Choose a Data set
At this stage of the project, you will select the data sources to be tested. Whether you are working with your own dataset, a predefined insipiration set of suggested locations, or evaluating competitor locations through a brand take-over, this step will allow you to choose the information needed for your analysis.
You can also refine it with optional parameters, such as excluding locations that are too close to your existing locations or using relocation logic during a simulation with closed locations with the predefined sets.
Start with your own data set
You can start with your own dataset by providing a list of locations for testing in batch in case of Hotspots projects or your own list of locations for Optimal characteristics projects. To do this, download the Excel template and follow the step-by-step instructions in this article to learn how to correctly fill your template.
Start with a predifined inspiration set (only for Hotspot projects)
You also have the option to use a predefined inspiration set, with two available options:
- A dataset curated by RetailSonar: select from various datasets relevant to your needs, if available for your country or platform (this option is not enabled by default). The definition for each inspiration set can be found through the link above.
- Choose an existing brand from our datastore: You can do this by selecting the option "Choose a brand" instead of "Choose datasets curated by RetailSonar". This option lets you select all store locations from a specific brand from the list and displays the estimated runtime. You can only select one brand at a time.
These pre-configured inspiration sets give you direct access to a list of relevant locations to test. You can choose to add parameters by following the last part of this article or you can directly go to the next step: Calculate the project.
Start with a brand take-over (only for Hotspot projects)
The third option allows you to evaluate competitor locations as part of a brand take-over strategy. You can search for a specific brand using the search bar or select a brand from the categories Direct Competitors, Minor Competitors, or Indirect Competitors by checking the relevant box. Each competitor datasets includes a list of locations for the selected brand. You can further refine the data by adding parameters as outlined in the final section of this article, or proceed directly to the next step: Calculate the project.
Add parameters (optional)
General filters
You can define a buffer zone around your own locations by selecting the option "Minimum distance to own locations (m)" This feature helps exclude potential locations within this zone, ensuring a more targeted analysis and preventing cannibalization.
For a brand take-over, you can also copy the characteristics of the selected locations.

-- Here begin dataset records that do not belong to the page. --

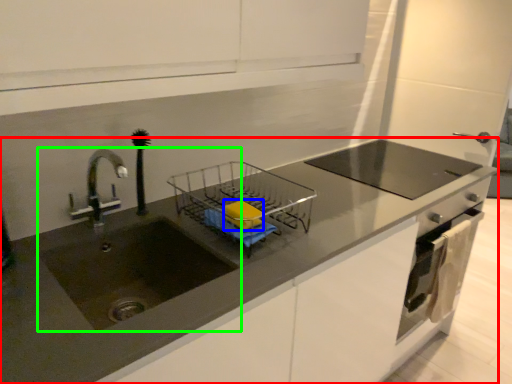 Question: Based on their relative distances, which object is nearer to countertop (highlighted by a red box)? Choose from soap (highlighted by a blue box) and sink (highlighted by a green box).

Choices:
 (A) soap
 (B) sink

Answer: (B) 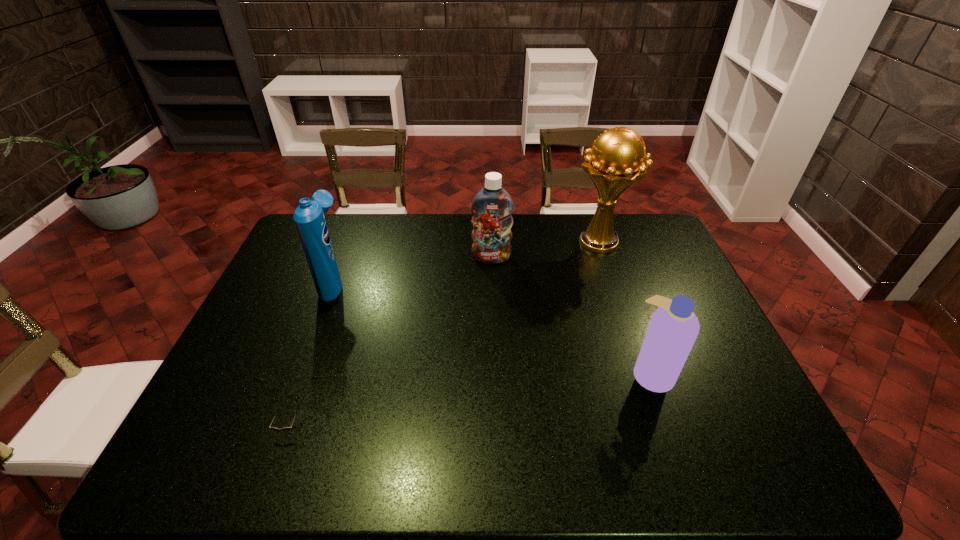 The height and width of the screenshot is (540, 960). In order to click on vacant space located on the right of the fourth farthest object in this screenshot , I will do (707, 373).

Image resolution: width=960 pixels, height=540 pixels. Find the location of `free region located 0.080m in front of the lenses of the sunglasses`. free region located 0.080m in front of the lenses of the sunglasses is located at coordinates (273, 475).

Identify the location of trophy_cup that is at the far edge. The image size is (960, 540). (615, 162).

The width and height of the screenshot is (960, 540). Identify the location of shampoo at the far edge. (492, 207).

The width and height of the screenshot is (960, 540). In order to click on object that is at the near edge in this screenshot , I will do `click(286, 429)`.

Where is `object that is at the right edge`? object that is at the right edge is located at coordinates (615, 162).

Identify the location of object that is at the far right corner. (615, 162).

In the image, there is a desktop. At what (x,y) coordinates should I click in order to perform the action: click on free space at the far edge. Please return your answer as a coordinate pair (x, y). Looking at the image, I should click on (404, 217).

This screenshot has height=540, width=960. Find the location of `vacant space at the near edge`. vacant space at the near edge is located at coordinates (568, 464).

Where is `free space at the left edge`? free space at the left edge is located at coordinates (287, 306). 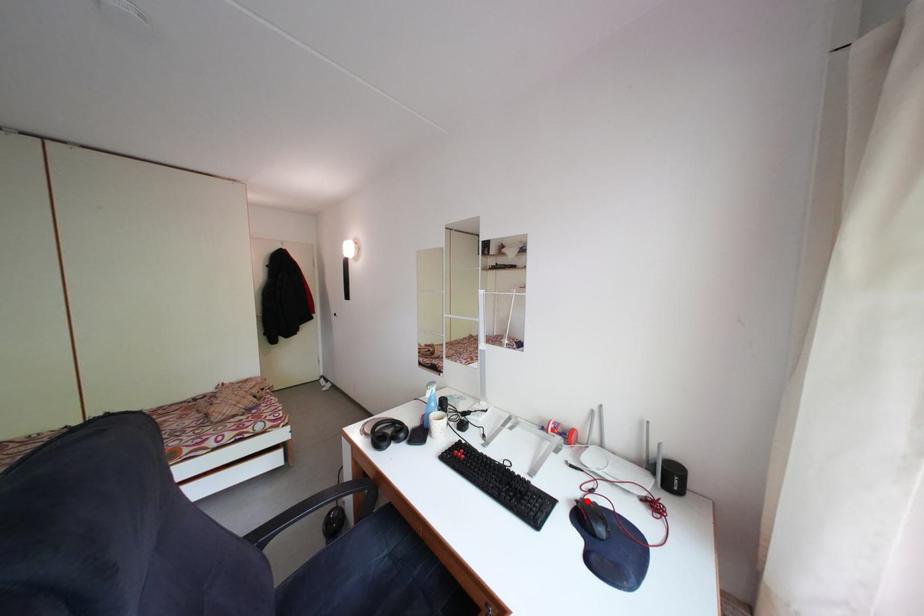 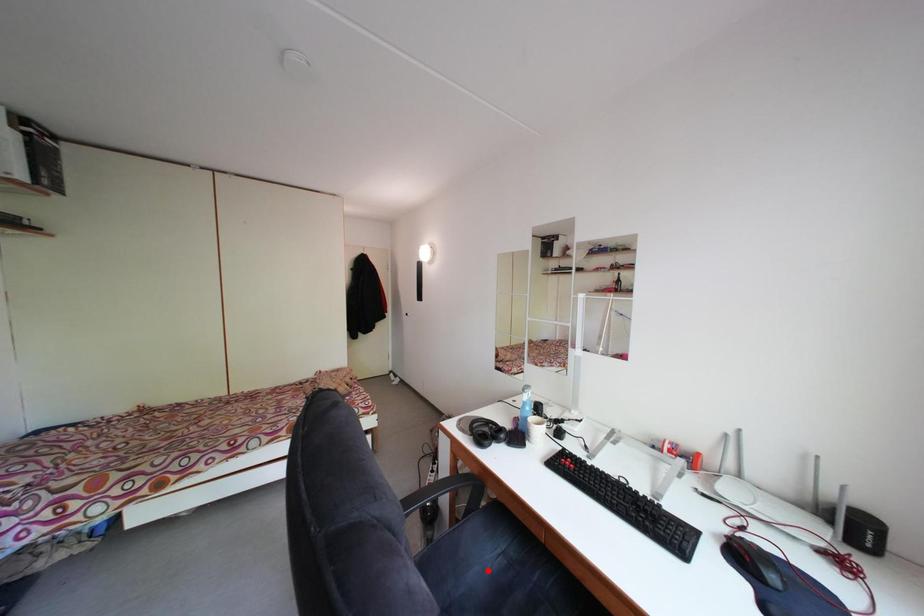 I am providing you with two images of the same scene from different viewpoints. A red point is marked on the first image and another point is marked on the second image. Is the marked point in image1 the same physical position as the marked point in image2?

No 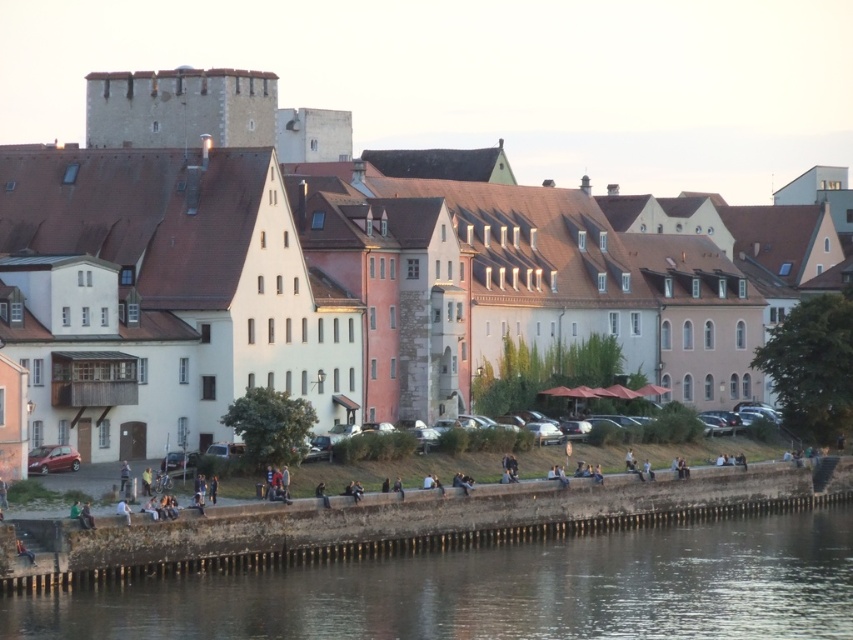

When enabled, a list of available characteristics will appear, allowing you to choose which ones to apply.
Simulation-based project filters
Two additional features are available when choosing to base your project on a simulation that includes closed locations (Step 2). These options provide better consideration of locations closures and allow for the exploration of relocation opportunities.
- Test only near closed baseline locations, as part of a relocation strategy.
This option enables the evaluation of new locations situated close to the closed locations in your simulation. It allows for the identification of strategic alternatives to the abandoned locations, ensuring optimal network coverage. - Allow to copy location characteristics of closed location to new locations being tested.
This option allows you to retrieve key characteristics of closed locations and apply them to nearby test locations. It ensures that the new locations being evaluated take into account the commercial and structural specifics of the old location, facilitating continuity in potential performance analysis and decision-making.
By combining these features or selecting the one that fits your specific case, you can test precise relocation while maintaining analytical consistency, leading to a more refined network optimization.